Arlan G. Richardson, Ph.D., Professor
Oklahoma State University,
1968

Barshop (210) 562-6140
RICHARDSONA@UTHSCSA.EDU

Department of Cellular and Structural Biology
Director, The Barshop Center for Longevity and Aging Studies
Senior Research Career Scientist
South Texas Veterans Health Care System

Dr. Arlan Richardson is an author on 164 peer-reviewed scientific publications and 36 chapters. In 1993, he received the Nathan Shock Award from the Gerontology Research Center at the National Institute on Aging for his pioneering research on the effect of dietary restriction on gene expression. In 1995, he received the Robert W. Kleemeier Award for outstanding research in the field of gerontology from the Gerontological Society of America, and in 1997 was awarded the Methodist Hospital Foundation Chair in Aging Studies and Research at UTHSCSA. Since 1990, Dr. Richardson has held a Research Career Scientist Award from the Department of Veterans Affairs.

Dr. Richardson has held a variety of administrative positions over the past decade. For example, he served as President of the American Aging Association, Chair of the Biological Sciences Section, and President of the Gerontological Society of America. In 1990, he was the Chair of the Gordon Research Conference on the Biology of Aging and was responsible for organizing the first Gordon Research Conference in Europe. He is currently a member of the Board of Scientific Counselors of the NIA, and Director of the Sam and Ann Barshop Institute for Longevity and Aging Studies.

Research Interests
The goal of my research is to understand the role of oxidative stress/damage in aging and age-related diseases, such as cancer, Alzheimer’s disease, etc. My research is focused on two areas. The first area is developing and using transgenic and knockout mouse and rat models with alterations in the antioxidant defense system to study how increased or decreased oxidative damage affects survival, age-related pathology, and physiological parameters that are markers of physiological aging. Currently, we are studying transgenic/knockout mice for catalase, Cu/Zn-superoxide dismutase, Mn-superoxide dismutase, thioredoxin, glutathione peroxidase, and methionine sulfoxide dismutase. The second area of my research is developing assays to measure oxidative damage to specific macromolecules, in particular oxidative damage to proteins. We are currently using 2-deminisional gel electrophoresis and mass spectrometry to identify and quantify oxidative damage to specific proteins (e.g., carbonyl groups and cysteine oxidation) and changes in protein conformation (surface hydrophobicity).

Publications:
Mele J, Van Remmen H, Vijg J, Richardson A. (2006) Characterization of transgenic mice that overexpress both copper zinc superoxide dismutase and catalase. Antioxid Redox Signal. Mar-Apr;8(3-4):628-38.

Pierce A, deWaal E, Van Remmen H, Richardson A, Chaudhuri A. (2006) A novel approach for screening the proteome for changes in protein conformation. Biochemistry. Mar 7;45(9):3077-85.

Ward WF, Qi W, Van Remmen H, Zackert WE, Roberts LJ 2nd, Richardson A. (2005) Effects of age and caloric restriction on lipid peroxidation: measurement of oxidative stress by F2-isoprostane levels. J Gerontol A Biol Sci Med Sci. Jul;60(7):847-51.

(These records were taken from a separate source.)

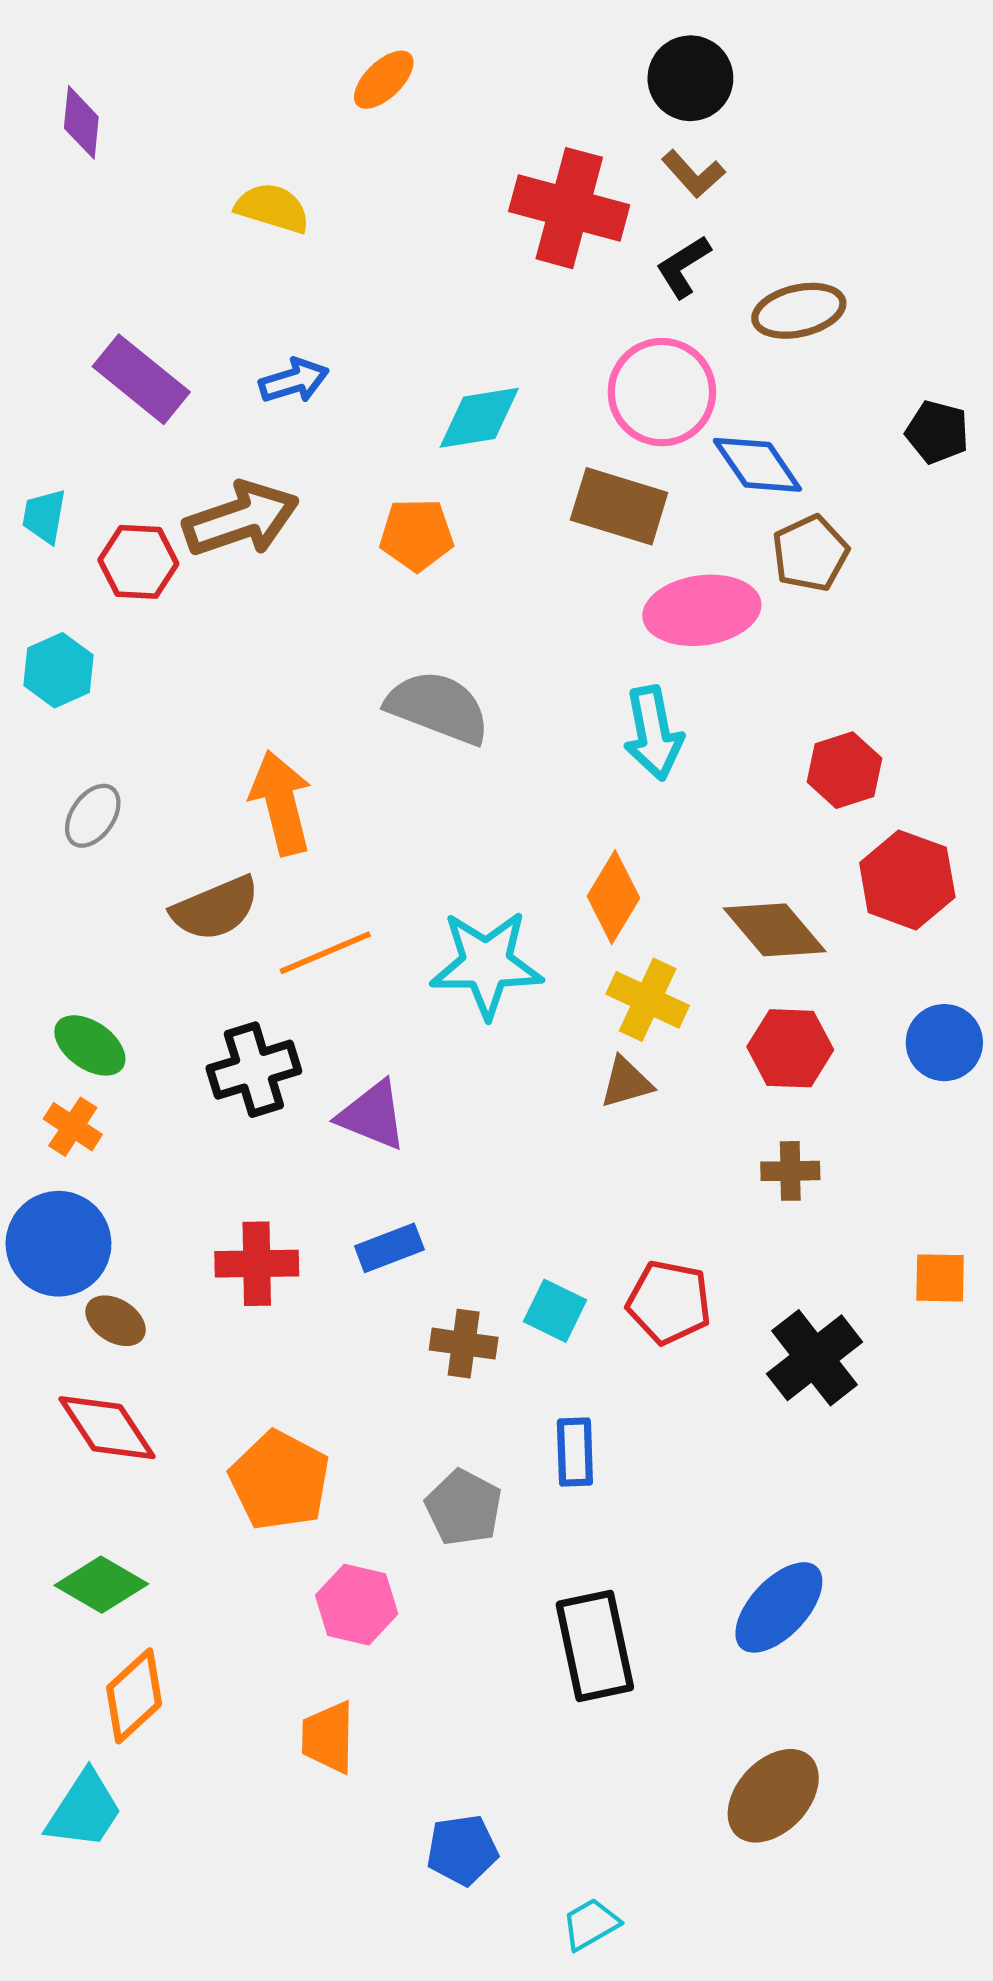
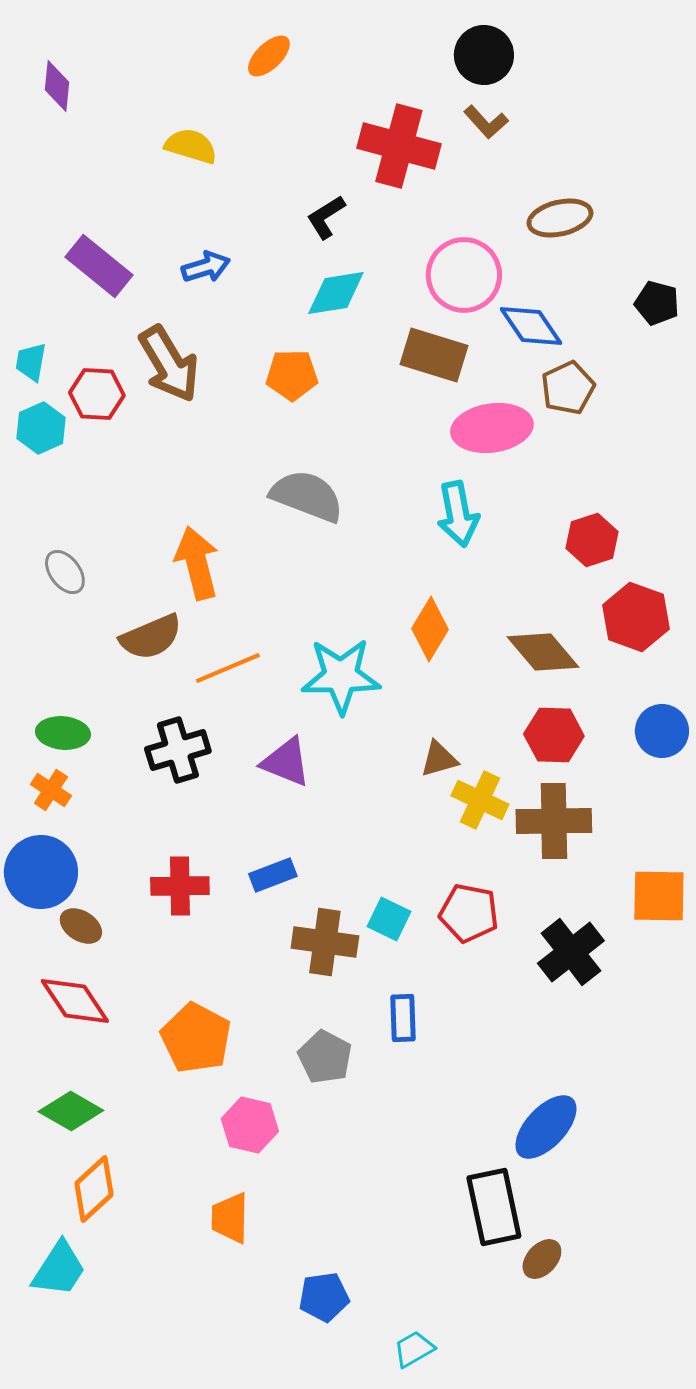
black L-shape: (683, 267) -> (326, 217), moved
brown arrow: (241, 519) -> (169, 364), turned 78
cyan hexagon: (58, 670) -> (41, 428), moved
gray ellipse: (93, 816) -> (65, 572), turned -72
yellow cross: (648, 1000) -> (480, 800), moved
green ellipse: (90, 1045) -> (63, 733), turned -30
purple triangle: (372, 1115) -> (286, 762), moved
brown cross: (790, 1171) -> (554, 821), size x1.8
orange square: (940, 1278) -> (659, 896), size x1.5
brown cross: (464, 1344) -> (325, 942), size x1.4
black rectangle: (595, 1646) -> (494, 1207), moved
brown ellipse: (773, 1796) -> (542, 1259), size x0.6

Ran Q, Liang H, Gu M, Qi W, Walter CA, Roberts LJ 2nd, Herman B, Richardson A, Van Remmen H. (2004) Transgenic mice overexpressing glutathione peroxidase 4 are protected against oxidative stress-induced apoptosis. J Biol Chem. Dec 31;279(53):55137-46. Epub 2004 Oct 20.

Yang H, Roberts LJ, Shi MJ, Zhou LC, Ballard BR, Richardson A, Guo ZM. (2004) Retardation of atherosclerosis by overexpression of catalase or both Cu/Zn-superoxide dismutase and catalase in mice lacking apolipoprotein E. Circ Res. Nov 26;95(11):1075-81. Epub 2004 Nov 4.